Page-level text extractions
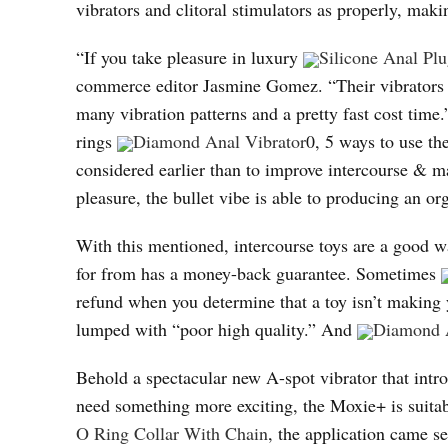
vibrators and clitoral stimulators as properly, makin
“If you take pleasure in luxury
Silicone Anal Pl
commerce editor Jasmine Gomez. “Their vibrators a
many vibration patterns and a pretty fast cost time
rings
Diamond Anal Vibrator
0, 5 ways to use th
considered earlier than to improve intercourse & 
pleasure, the bullet vibe is able to producing an o
With this mentioned, intercourse toys are a good w
for from has a money-back guarantee. Sometimes
refund when you determine that a toy isn’t making 
lumped with “poor high quality.” And
Diamond A
Behold a spectacular new A-spot vibrator that intr
need something more exciting, the Moxie+ is suit
O Ring Collar With Chain
, the application came se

▶ _TASK DETAILS_
Report how many lines above hold "intercourse", number only.

▶ _EXERCISE RESULT_
2